Inflation in this country has already been above the Bank of England’s 2 percent target for quite some time now. The Bank’s MPC (Monetary Policy Committee) has ignored this thus far primarily arguing that by increasing the base interest rates to combat inflation, they would jeopardise any signs of an economic recovery.
This train of thought is set to change in 2011 with many analysts predicting that interest rates will have to start rising, starting in Spring. Anywhere between an additional 2 – 5 percent on top of the current base rate has been mooted.
So, considering nearly three quarters of homeowners are on variable rates – what should people do to brace themselves for the rising monthly financial commitment?
We have put together a shortlist of options available to you currently to help weather the storm.
Take advantage of the historically low interest rates at the moment and start overpaying your mortgage – With the base rates at only 0.5% and the average mortgage interest rate around 3.7%, most homeowners are experiencing quite a cut in the monthly payment they would normally make on their mortgages. For example, a £100,000 repayment mortgage at 3.7% would cost you £511 a month – down from the long term average of £644 (interest rate at 6%). If you continue to pay your mortgage at the lower amount, by the end of next year, your balance will decrease by only £2,000 – however, by overpaying £133 a month, you will have paid off nearly £4,000. Try our mortgage overpayment calculator and see how much you could save.
Most lenders should allow you overpay up to 10% of your mortgage per year without penalties, but individual deals vary so double check yours before starting. There may be further clauses where you have a fixed rate or special introductory deal.
Alternatively, put aside your mortgage savings into a good savings account - Some people are uncomfortable with overpaying a mortgage with spare cash as there is always the possibility that you may need the money in times of hardship and have quite some difficulty in accessing it. By overpaying your mortgage you are just repaying a loan, so should you require withdrawal of your overpayments, you would need to apply for a secured loan or remortgage to release the built up equity. This may prove difficult for some – unless you are on a flexible or offset mortgage plan. An alternative therefore would be to put your saved mortgage overpayment into a high interest savings account and then use money from that to overpay your mortgage or pay your mortgage when you feel comfortable.
This will not yield the same savings as overpayments would, as the banks (especially at the moment) rarely pay more interest then they charge.
Large amounts of people on variable rate deals may be more comfortable on a fixed rate plan – Even though it is very tempting to stick to a variable interest mortgage plan whilst the base rates are low, there are downsides to the strategy too. People who like to know in advance of their budget commitments are already waiting with gritted teeth at every base rate announcement – there is only one direction their interest rates are going to go, which is up. If you have a good amount of equity in your home, at least 40 percent, you can take advantage of some decent fixed rate deals that are not far off the best tracker, variable or discount mortgages. Some good fixed rates are available up to 75 percent loan to value too. You can fix your mortgage now and start to create a long term budget plan for when you come off the deal.
Check out the more “niche” deals – You can still take advantage of low variable rate deals and mitigate the disadvantages by using clauses such as ‘switch to fix’ – these allow people on variable rates to switch to a fixed rate at any time. Capped deals also would fix your rates to a certain level once reached.

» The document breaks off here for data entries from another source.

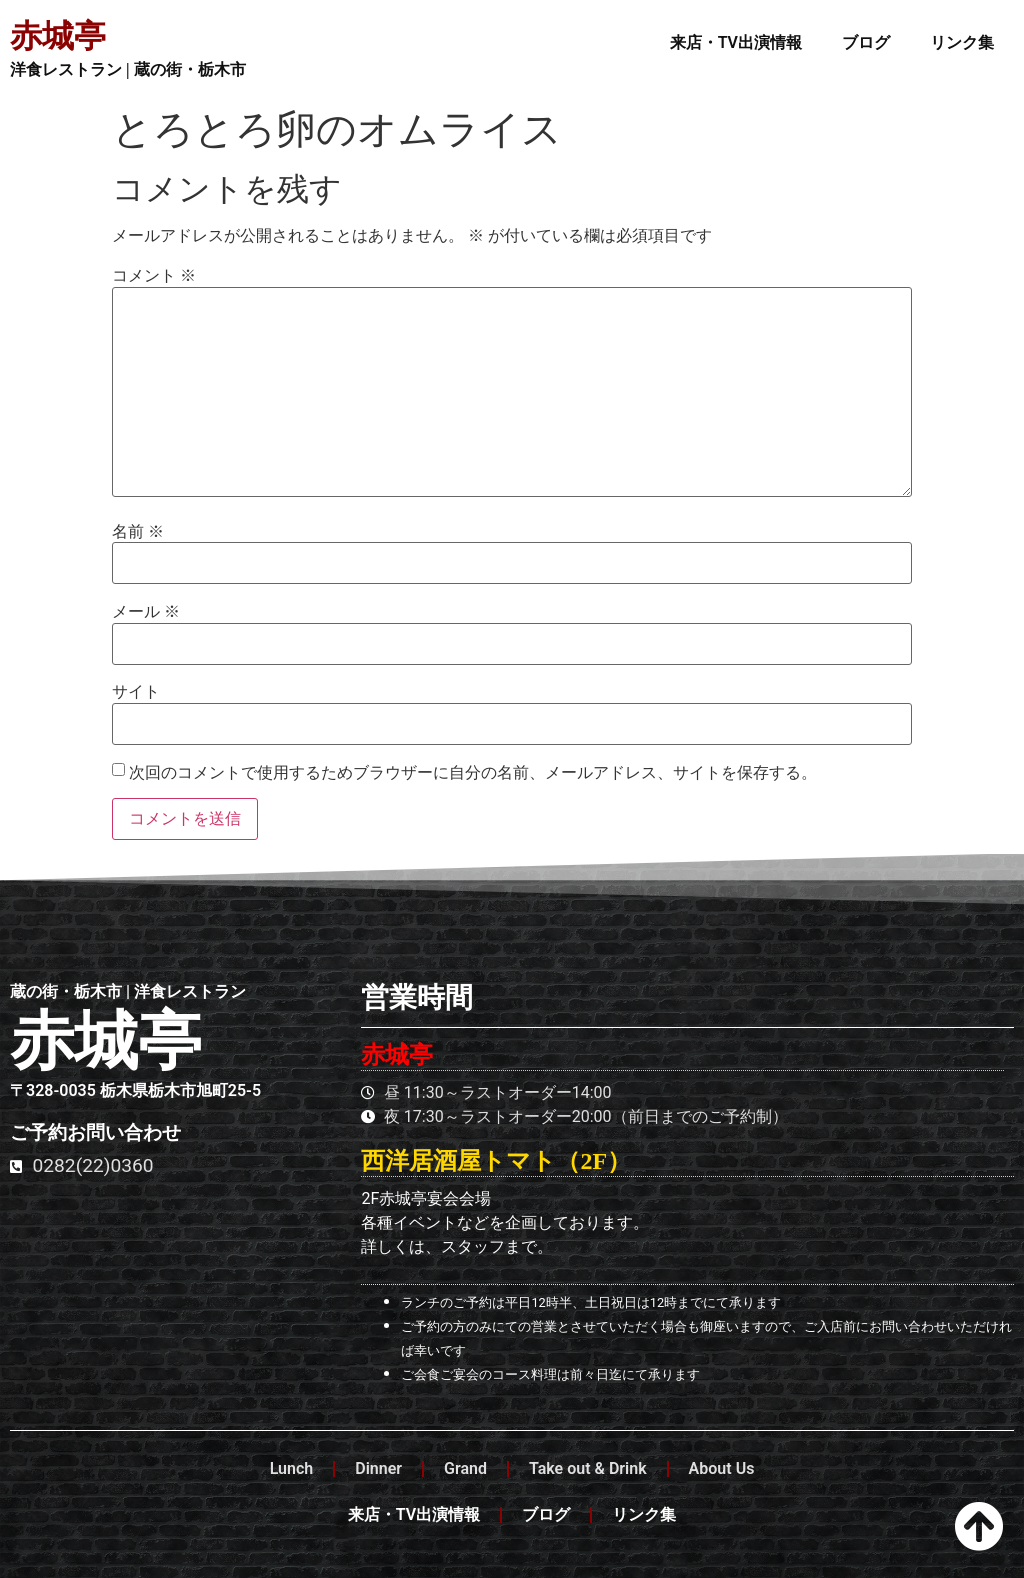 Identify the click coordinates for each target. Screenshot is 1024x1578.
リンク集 (962, 42)
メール (146, 612)
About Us (722, 1468)
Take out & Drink (588, 1468)
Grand (465, 1468)
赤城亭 (58, 36)
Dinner (378, 1468)
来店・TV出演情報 (736, 42)
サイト (136, 692)
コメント (154, 276)
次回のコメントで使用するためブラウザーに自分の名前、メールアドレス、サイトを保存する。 (473, 773)
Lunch (292, 1468)
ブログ (866, 42)
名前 (138, 532)
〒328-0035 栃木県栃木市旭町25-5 (135, 1090) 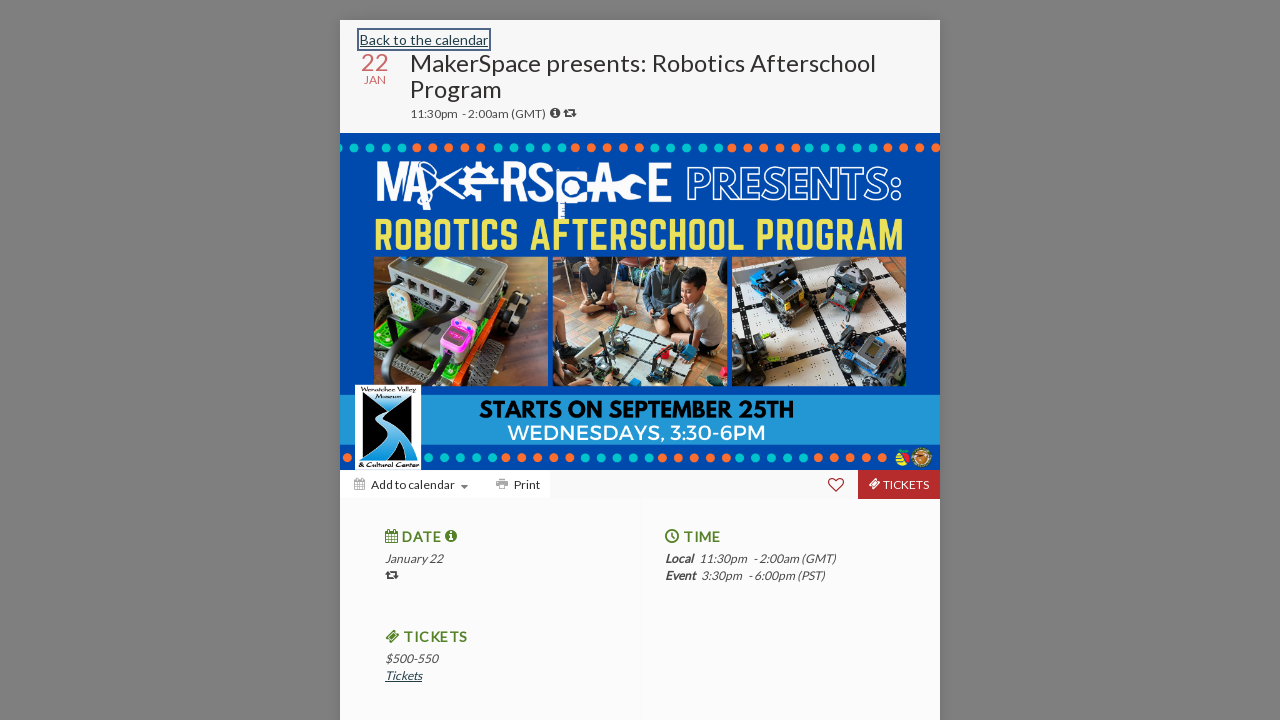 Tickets (403, 675)
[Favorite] (836, 485)
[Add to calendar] (411, 484)
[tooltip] (555, 113)
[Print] (516, 484)
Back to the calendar (424, 39) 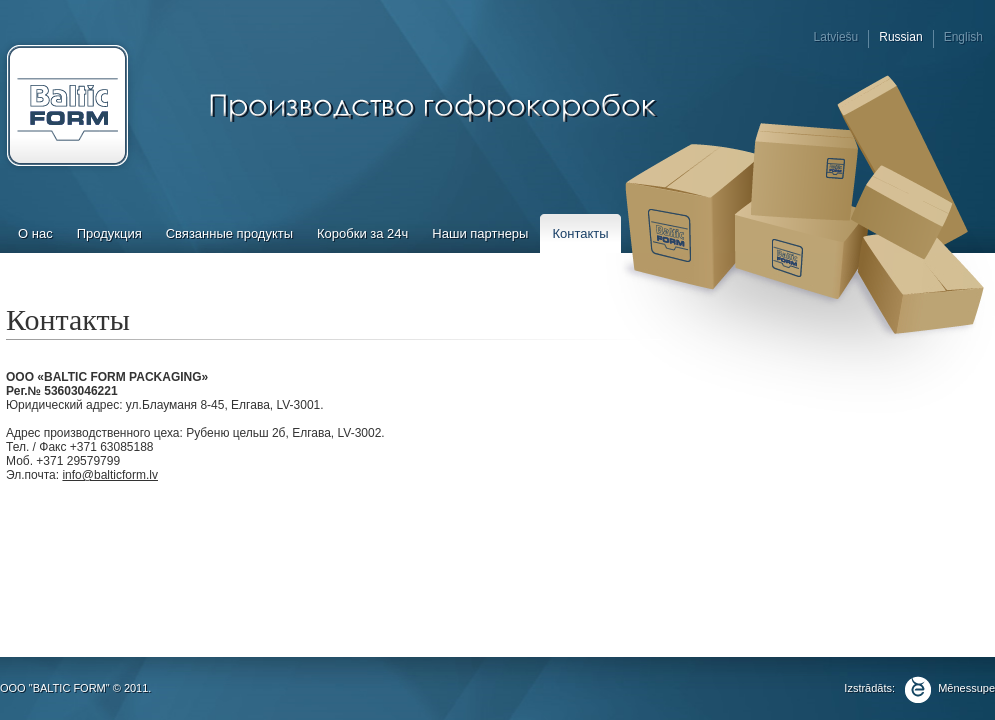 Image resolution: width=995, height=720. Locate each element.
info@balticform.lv (110, 475)
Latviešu (836, 37)
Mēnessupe (946, 688)
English (963, 37) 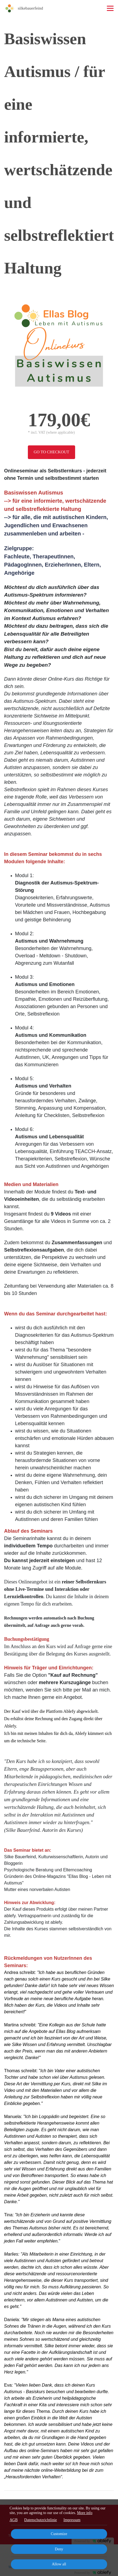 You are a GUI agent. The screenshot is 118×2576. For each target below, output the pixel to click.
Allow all (59, 2564)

Consult your lender – This may seem frightening, especially where you might have missed payments or are worried about your ability to keep up with future repayments, but your lender will be best placed to help and are regulated to do as much as they can in this effort. Some lenders will have options solely for existing borrowers, where they can switch deals even if they are experiencing some negative equity. Your lender may allow you to switch to interest only payments, extend your term of let you take a payment holiday.
Insure yourself against rate rises – Companies such as MarketGuard have policies where the homeowner pay a monthly premium to insure against interest rates rising above a certain level. MarketGuard have a 2 year plan called RateGuard which will pay out if rates rise more than one percent. This plan would cost £30 a month.